Monday, 30 May 2011

An enigmatic poem by the Dutch poet Ida Gerhardt

PSYCHE

When I was doing Phaedo with Class Five
I saw the word ψυχή would soon appear:
so I explained to their still childlike ear
why ψυχή meant both ‘soul’ and ‘butterfly’.

While reading out the passage for the class
there was a flurry, and a sudden trace
of light flashed from the window pane through space.
A large-size butterfly was at the glass.

It was a peacock. Everybody saw
the steady purple glow that both wings bore;
the eyes in which an aether-blue burned calm.

Then finally – now resting in his palm –
a boy took it away. Come to no harm,
he said, it had escaped toward the blue.

I say 'enigmatic' because Gerhardt has chosen an unusual rhyme scheme: ABBA ABBA CCD DDE. I often have to abandon the repetition of ABBA in translating sonnets, and purists will object to 'five' and 'butterfly'. But I cannot recall a sonnet where Gerhardt ends with a line that does not rhyme with anything earlier. The question is - why? In the original Dutch there are two other words that rhyme, but they are in the lines themselves 'aetherblauw' and 'dagpauwoog':


PSYCHE

Ik las de Phaedo met mijn vijfde klas
en in de tekst kwam het woord ψυχή voor:
ik legde, aan ’t nog kinderlijk gehoor,
uit waarom ψυχή ‘ziel’ én ‘vlinder’ was.

Terwijl ik nóg eens de passage las
was er ineens een ritseling, en een spoor
van glanzen kwam, van ’t raam, de ruimte door.
Er zat een grote vlinder voor ’t glas.

Het was een dagpauwoog. En ieder zag
de purperen gloed, die op zijn vleugels lag;
de ogen, waar het aetherblauw in brandt.

Ten laatste – hij zat rustig op de hand –
bracht hem een jongen weg. Onaangerand,
zei hij, was hij ontweken naar het blauw.

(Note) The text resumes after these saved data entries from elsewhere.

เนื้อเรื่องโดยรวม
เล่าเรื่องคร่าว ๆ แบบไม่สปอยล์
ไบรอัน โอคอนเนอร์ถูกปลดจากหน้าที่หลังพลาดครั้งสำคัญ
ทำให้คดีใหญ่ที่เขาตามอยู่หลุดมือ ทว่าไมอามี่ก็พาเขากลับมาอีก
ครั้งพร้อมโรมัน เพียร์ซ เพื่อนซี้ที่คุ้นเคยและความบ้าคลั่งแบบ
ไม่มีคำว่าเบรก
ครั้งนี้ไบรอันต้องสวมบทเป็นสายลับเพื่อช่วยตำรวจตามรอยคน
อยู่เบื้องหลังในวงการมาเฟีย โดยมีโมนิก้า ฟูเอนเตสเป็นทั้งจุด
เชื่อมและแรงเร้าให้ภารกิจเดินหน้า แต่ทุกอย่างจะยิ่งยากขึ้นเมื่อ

PS. A dear friend has just pointed out that the enigma is perhaps self-inflicted. I have been referred to the big Van Dale dictionary and the word ongerijmd (lit. unrhymed). This word has a meaning within mathematics and logic that is most applicable here: a reduction to the absurd. The expression bewijs uit het ongerijmde means 'a proof by means of which one demonstrates that the negation of the postulate leads to an absurdity'. In other words, the lack of rhyme reflects the duality of the word 'psyche' itself.

This makes me think of the Ezra Pound double-take reference:

The fallen blossom flies back to its branch:
A butterfly

since in the culture referred to the butterfly was also seen a symbol of the soul.

PPS. feedback from the dear friend. at a more obvious level, what the butterfly is returning to is 'beyond rhyme or reason', i.e. the infinite.